Jakarta Utara, TeropongRakyat.co – Terkait pemberitaan salah satu media online yang menyoroti adanya aktivitas pemotongan mobil bekas di lahan Ruang Terbuka Hijau (RTH) wilayah Cilincing serta meminta Satpol PP melakukan penertiban, dipastikan aparat wilayah sudah melakukan atensi dan penindakan awal di lapangan.

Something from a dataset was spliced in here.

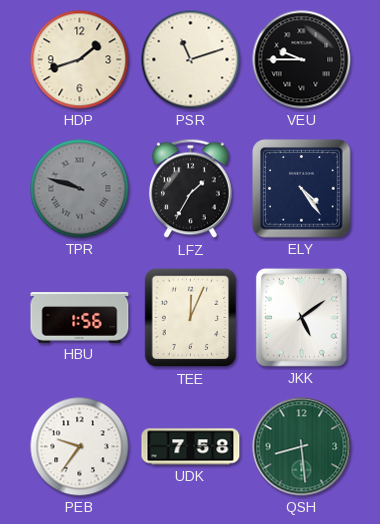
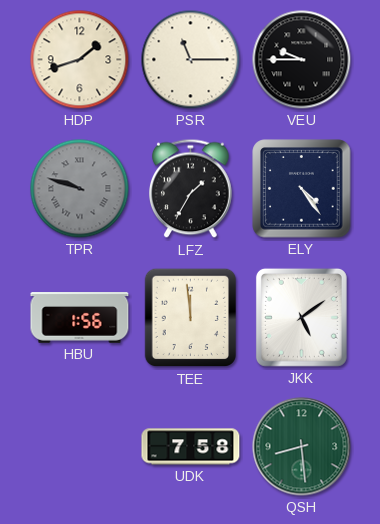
PSR: 11:12 -> 11:15
TEE: 12:04 -> 11:59
PEB: 9:36 -> none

Selasa, (17/02/2026).
Sumber dari unsur pengawasan wilayah menyampaikan bahwa narasi yang menyebut seolah terjadi pembiaran dinilai tidak berimbang dan tidak melihat langkah kerja aparat di lapangan secara utuh.
Faktanya, Satpol PP Kecamatan Cilincing bersama Dinas Perhubungan (Dishub) Kecamatan Cilincing telah melakukan pengecekan lokasi, pemantauan aktivitas, serta memberikan teguran dan arahan kepada pihak-pihak yang memanfaatkan lahan tidak sesuai peruntukan.
Penanganan dilakukan melalui mekanisme dan Standar Operasional Prosedur (SOP) yang berlaku, dimulai dari pendataan, himbauan, hingga surat peringatan sebelum tindakan penertiban fisik dilakukan.
Langkah persuasif ini dilakukan agar penertiban berjalan kondusif tanpa memicu konflik sosial di lapangan.
Sebagaimana praktik penertiban di berbagai wilayah, Satpol PP memang mengedepankan tahapan sosialisasi dan peringatan sebelum pembongkaran atau pengangkutan dilakukan.
Karena itu, tudingan bahwa aparat tidak bertindak dinilai tidak sesuai dengan fakta di lapangan.
Petugas gabungan juga memastikan koordinasi lintas instansi terus berjalan, termasuk dengan kelurahan dan unsur terkait lainnya, guna memastikan fungsi lahan maupun ketertiban lingkungan tetap terjaga.
Meski demikian, aparat wilayah tidak menutup mata terhadap setiap laporan masyarakat maupun kontrol sosial dari organisasi dan media.
Penanganan akan terus berlanjut hingga ke tahap penertiban apabila ditemukan pelanggaran berat atau tidak diindahkannya surat peringatan.
Di sisi lain, masyarakat juga menilai persoalan penataan kawasan tidak bisa hanya dibebankan di tingkat petugas lapangan semata.
Diperlukan ketegasan berjenjang mulai dari Wali Kota Jakarta Utara, jajaran kecamatan, hingga kelurahan untuk memastikan pengawasan lahan, RTH, dan kawasan rawan pelanggaran berjalan maksimal.
Dengan adanya atensi dan gerak cepat Satpol PP serta Dishub Cilincing, diharapkan polemik yang berkembang tidak lagi menjadi bola liar pemberitaan, melainkan menjadi momentum bersama untuk mendorong penataan wilayah yang lebih tertib, terukur, dan berkeadilan.